As well as offering plenty of titillation, Sex Clinic also captures the sheer, stultifying, dullness of seventies British suburbia. Filmed against a wintry background of post war semi-detached houses with gravel drives, faceless hotel rooms and vinyl-bedecked bars, the film succeeds in conjuring up a distinctly British vision of Hell: a middle class mediocrity which suffocates ambition under a blanket of conformity. Indeed, Mason's entire motivation for both the clinic and her ripping off of her clients is a desire to escape this stifling suburban milieu. Her description of the childhood abuse she suffered at the hands of her father makes clear that, like her clinic, middle class suburbia's outward appearance of respectability masks all manner of dubious activities - a theme echoed in Davion's apparently respectable jet setting businessman's plotting. It is this plotting which moves the film into its final act, where it turns from smutty soap opera into one of those fifties or sixties British crime movies which often made up the lower half of a double bill, as Mason finds herself framed for murder.

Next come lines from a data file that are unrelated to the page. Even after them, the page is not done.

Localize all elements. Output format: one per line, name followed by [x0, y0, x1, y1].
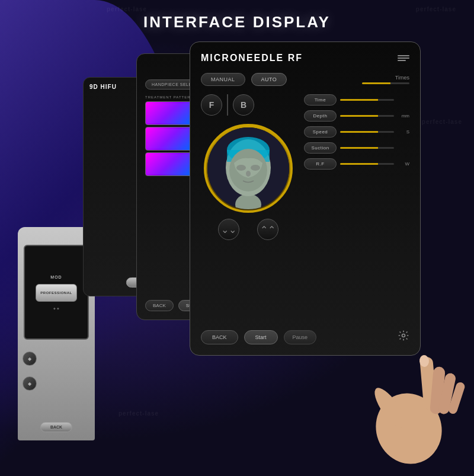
screen3-left: F B	[201, 94, 296, 240]
svg-point-7	[236, 165, 246, 171]
treatment-cell-7[interactable]	[145, 152, 193, 176]
chevron-up-icon: ⌃⌃	[260, 224, 276, 235]
suction-bar	[340, 147, 394, 149]
watermark-2: perfect-lase	[416, 6, 456, 12]
param-speed-row: Speed S	[304, 126, 409, 138]
face-inner	[207, 127, 289, 209]
screen2-back-button[interactable]: BACK	[145, 300, 174, 311]
param-suction-row: Suction	[304, 142, 409, 154]
speed-button[interactable]: Speed	[304, 126, 337, 138]
screens-area: 9D HIFU BACK LIPO HI HANDPIECE SELECTION…	[83, 41, 468, 446]
param-rf-row: R.F W	[304, 158, 409, 170]
face-svg	[207, 127, 289, 209]
f-button[interactable]: F	[201, 94, 222, 116]
treatment-cell-4[interactable]	[145, 127, 193, 151]
machine-pro-button[interactable]: PROFESSIONAL	[36, 284, 77, 302]
hand-graphic	[332, 286, 474, 464]
suction-button[interactable]: Suction	[304, 142, 337, 154]
screen3-right: Time Depth mm Speed S Suction	[304, 94, 409, 240]
nav-icon-2: ◆	[28, 381, 31, 386]
speed-bar	[340, 131, 394, 133]
title-line-1	[398, 55, 409, 56]
chevron-down-icon: ⌄⌄	[221, 224, 236, 235]
rf-button[interactable]: R.F	[304, 158, 337, 170]
machine-back-button[interactable]: BACK	[40, 422, 72, 432]
svg-point-9	[246, 171, 251, 177]
param-depth-row: Depth mm	[304, 110, 409, 122]
nav-arrows: ⌄⌄ ⌃⌃	[201, 219, 296, 240]
page-title: INTERFACE DISPLAY	[143, 13, 331, 31]
speed-unit: S	[398, 129, 409, 135]
rf-bar	[340, 163, 394, 165]
machine-screen: MOD PROFESSIONAL ◆ ◆	[24, 245, 89, 340]
nav-icon-1: ◆	[28, 356, 31, 362]
depth-button[interactable]: Depth	[304, 110, 337, 122]
time-bar	[340, 99, 394, 101]
times-bar	[362, 82, 409, 84]
machine-logo: ◆ ◆	[53, 306, 59, 310]
title-line-3	[398, 60, 406, 61]
rf-unit: W	[398, 161, 409, 167]
machine-nav-item-1[interactable]: ◆	[23, 352, 37, 366]
screen3-pause-button[interactable]: Pause	[284, 330, 317, 344]
depth-bar	[340, 115, 394, 117]
hand-svg	[332, 286, 474, 464]
fb-row: F B	[201, 94, 296, 116]
machine-mode-label: MOD	[50, 275, 62, 279]
title-line-2	[398, 57, 409, 59]
times-label: Times	[395, 75, 409, 81]
face-display	[204, 124, 293, 213]
depth-unit: mm	[398, 113, 409, 119]
param-time-row: Time	[304, 94, 409, 106]
b-button[interactable]: B	[233, 94, 254, 116]
arrow-up-button[interactable]: ⌃⌃	[257, 219, 278, 240]
time-button[interactable]: Time	[304, 94, 337, 106]
screen3-title-text: MICRONEEDLE RF	[201, 53, 303, 63]
auto-button[interactable]: AUTO	[251, 73, 287, 86]
manual-button[interactable]: MANUAL	[201, 73, 245, 86]
title-decoration	[398, 55, 409, 61]
screen3-mode-row: MANUAL AUTO Times	[201, 73, 409, 86]
watermark-1: perfect-lase	[107, 6, 147, 12]
screen3-back-button[interactable]: BACK	[201, 330, 238, 344]
machine-nav-item-2[interactable]: ◆	[23, 376, 37, 391]
screen3-title: MICRONEEDLE RF	[201, 53, 409, 63]
treatment-cell-1[interactable]	[145, 101, 193, 125]
svg-point-8	[251, 165, 260, 171]
arrow-down-button[interactable]: ⌄⌄	[218, 219, 239, 240]
machine-nav: ◆ ◆	[23, 352, 37, 391]
screen3-main: F B	[201, 94, 409, 240]
fb-divider	[227, 94, 228, 116]
times-section: Times	[362, 75, 409, 84]
screen3-start-button[interactable]: Start	[244, 330, 278, 344]
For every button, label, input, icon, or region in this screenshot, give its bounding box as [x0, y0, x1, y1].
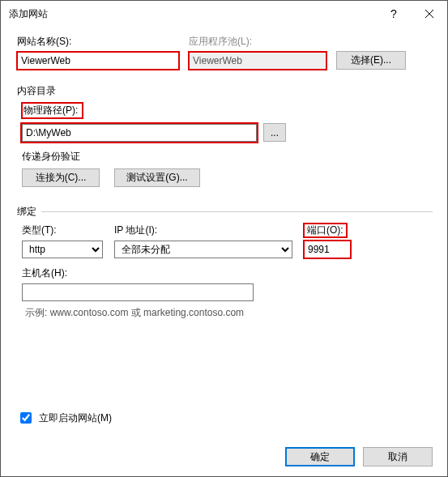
- dialog-footer: 确定 取消: [1, 437, 447, 476]
- port-input[interactable]: [304, 241, 351, 258]
- content-dir-group-label: 内容目录: [17, 84, 56, 98]
- port-label: 端口(O):: [304, 224, 347, 237]
- app-pool-input: [189, 52, 326, 70]
- cancel-button[interactable]: 取消: [363, 447, 433, 466]
- window-title: 添加网站: [9, 7, 376, 21]
- browse-path-button[interactable]: ...: [263, 123, 286, 142]
- binding-group-label: 绑定: [17, 205, 36, 219]
- close-button[interactable]: [412, 1, 447, 27]
- hostname-label: 主机名(H):: [22, 266, 433, 280]
- physical-path-input[interactable]: [22, 124, 257, 142]
- dialog-add-website: 添加网站 ? 网站名称(S): 应用程序池(L): 选择(E)... 内容目录 …: [0, 0, 448, 477]
- passthrough-auth-label: 传递身份验证: [22, 150, 433, 164]
- help-button[interactable]: ?: [376, 1, 412, 27]
- test-settings-button[interactable]: 测试设置(G)...: [114, 168, 200, 187]
- connect-as-button[interactable]: 连接为(C)...: [22, 168, 100, 187]
- divider: [41, 211, 433, 212]
- physical-path-label: 物理路径(P):: [22, 103, 83, 118]
- titlebar: 添加网站 ?: [1, 1, 447, 27]
- site-name-label: 网站名称(S):: [17, 35, 179, 49]
- dialog-body: 网站名称(S): 应用程序池(L): 选择(E)... 内容目录 物理路径(P)…: [1, 27, 447, 437]
- close-icon: [425, 10, 433, 18]
- hostname-example: 示例: www.contoso.com 或 marketing.contoso.…: [25, 306, 433, 320]
- start-immediately-input[interactable]: [20, 412, 32, 424]
- type-label: 类型(T):: [22, 224, 103, 237]
- hostname-input[interactable]: [22, 283, 254, 301]
- ok-button[interactable]: 确定: [285, 447, 355, 466]
- ip-select[interactable]: 全部未分配: [114, 241, 292, 258]
- app-pool-label: 应用程序池(L):: [189, 35, 326, 49]
- select-app-pool-button[interactable]: 选择(E)...: [336, 51, 406, 70]
- site-name-input[interactable]: [17, 52, 179, 70]
- type-select[interactable]: http: [22, 241, 103, 258]
- ip-label: IP 地址(I):: [114, 224, 292, 237]
- start-immediately-checkbox[interactable]: 立即启动网站(M): [17, 410, 112, 426]
- start-immediately-label: 立即启动网站(M): [39, 411, 112, 425]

The whole thing is very slickly made, with a cast of familiar seventies TV faces bringing their customary professionalism to proceedings. It's a little surprising to find Don Chaffey in the director's chair - something of a heavyweight for this kind of movie, only a few years previously he'd been directing high profile (and financially successful) fare like Jason and The Argonauts and One Million Years BC and would go on to direct for Disney before moving back into TV. In contrast with his colourful fantasy films, in Sex Clinic he conjures up an effectively depressing vision of suburban dullness. However, his direction never quite manages to move the film into top gear pace-wise and it does seem to drag at some points as one typically talky soap scene follows another. Released under a variety of titles, including Clinic Exclusive and With These Hands, (the on screen title on the copy I have), Sex Clinic is, despite the pacing problems, a surprisingly entertaining and professionally assembled, slice of vintage British filth. I mean, where else can you get to see Edith from 'Allo, 'Allo topless? (There's another pub quiz question for you: in which British porn movie did Madame Artois get her norks out?) And let's not forget that it's thanks to the Tories' effective privatisation of our health service that we can no longer get the services of clinics like this on the NHS.
Labels: Forgotten Films
1 Comments:
It is a film worthy of re-discovery but to me it is marred slightly by the distasteful way that film equates lesbianism with mental illness, with the Carmen Silvera character eventually revealed to have been a confused straight character whose attraction to other women is seen to be the by-product of a mental breakdown and leads her on a downward path of being blackmailed and eventually being driven to suicide. I’m inclined to think this aspect of the film was down to Hazel Adair, since Don Chaffey fits the profile of the type of male film makers she’d get to direct her productions, Chaffey like Ray Austin, Jim Atkinson and Robert Young being the type of filmmaker who could be relied upon to turn in professional product without leaving any ‘auteur’ handprints on the films themselves. A similarity negative attitude towards lesbians and lesbianism rears its head in quite a few of Adair’s other productions, most notably in Virgin Witch where Patricia Haines plays a sexually predatory, and possibly murderous, lesbian head of a witch’s coven whose sexuality causes her to be ostracized and despised even in the sexually offbeat occult community. Even in the considerably more lighter ‘Can You Keep It Up For a Week’ Adair throws in another terrifying lesbian character, this time in the form of a leather clad Valerie Leon, who puts the moves on the girlfriend of the film’s hero, who then has to rescue her from Val’s advances. Much as allot of the ‘poofer’ put down humour in 1970s British films and TV series can be explained by those films and TV shows having being made by straight men who at best viewed gay men as a source of ridicule and at worse as a sexual threat and source of hostility, Adair’s films seem to be the lesser sighted female equivalent, these being films made by straight women who appear to have been greatly intimidated and disturbed by the subject of gay females, for lesbian bogeywomen definitely haunt the film world of ‘Elton Hawke’.